端着一托盤的盒裝牛奶,商椽來到了維修部的入渠室前。
如果拿一場真實的戰争來比喻商椽現在的處境的話……他已經到達了預定作戰地點,馬上就要打響最後一場戰役了!現在他要做的事情很簡單,無非就是進攻(偷窺)!進攻(偷窺)!再進攻(偷窺)!
對不起,我污了,你們就當什麽都沒看見好了。
不過,商椽在進攻(偷窺)之前有兩個很嚴重的問題需要解決——排氣窗太高上不去!水汽太濃看不清!
還是拿戰争做比喻,商椽作爲一支即将迎來勝利曙光的部隊,最後面對的是敵人固若金湯的要塞,無從下手啊!
送牛奶那隻是一層被抓住後用來狡辯的遮羞布,直接接着送牛奶的名義光明正大的進去看個痛快什麽的拿菊花想也知道不可能成功。到時候隻要讓一隻艦娘穿上衣服出來拿一下就行了,然後……他的遮羞布就沒了!
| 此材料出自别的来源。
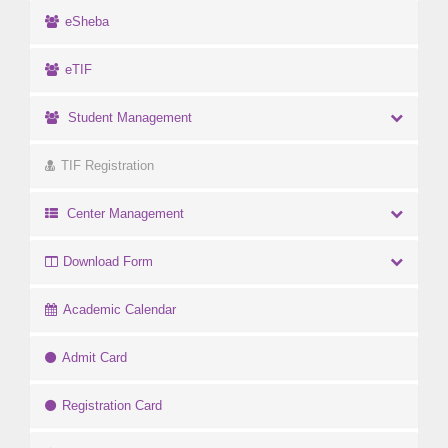
eSheba
eTIF
Student Management
TIF Registration
Center Management
Download Form
Academic Calendar
Admit Card
Registration Card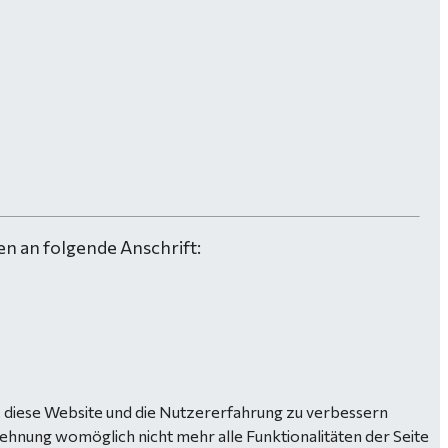
n an folgende Anschrift:
n, diese Website und die Nutzererfahrung zu verbessern
lehnung womöglich nicht mehr alle Funktionalitäten der Seite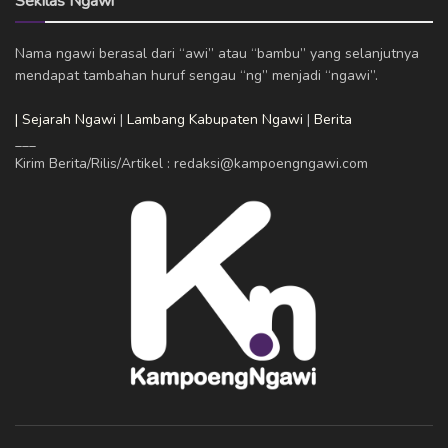
Sekilas Ngawi
Nama ngawi berasal dari “awi” atau “bambu” yang selanjutnya
mendapat tambahan huruf sengau “ng” menjadi “ngawi”.
| Sejarah Ngawi
|
Lambang Kabupaten Ngawi
|
Berita
___
Kirim Berita/Rilis/Artikel : redaksi@kampoengngawi.com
說到這裏,咱們就又得扯一扯這座曙光鎮守府的入渠室了。
從外表看,入渠室就跟資源倉庫和分解工廠長得一個樣,都是那種圓弧頂的廠房式建築物。除了門口挂了塊寫着“維修部入渠室”的牌子外也就多了兩側的一些排氣窗。
當然,這隻是從外表看。走進去後你就會發現這個入渠室别有洞天了。至少你說這地方地底下有石油商椽信,你要是說有溫泉……打死他他都不信!你當這是本子國的富士山下呢?但是,商椽再怎麽不信邪也不能否認入渠室裏那20個自帶小間歇泉泉眼和排水口的溫泉池存在的事實。整個入渠室被分成三部分,一部分是入口處的20個獨立更衣間,每個更衣間裏都有淋浴頭。拉開更衣室裏的拉門就是那20個每天都會自動換水的“黑科技”渠位了,然後渠位對面就是一個和渠位占地面積等大的公共桑拿房。整個入渠室内部的布局其實很簡單,大體就是直接“T”字形。T頭被分割成20個一排的更衣室,T頭下方一左一右就是公共桑拿房和20個一排的渠位了。
扯完入渠室的布局我們再來講講咱們大喪屍老師無從下手的困難到底在哪。
這是一個廠房式的建築,它很高,排氣窗離地有7米左右的高度,外牆光滑平坦,沒有借力的地方。雖然說每個渠位上方都有一個這樣的排氣窗,但是因爲每個渠位的面積都挺大,所以說商椽就算有辦法上去也隻能偷窺那個排氣窗下方艦娘的入浴美景。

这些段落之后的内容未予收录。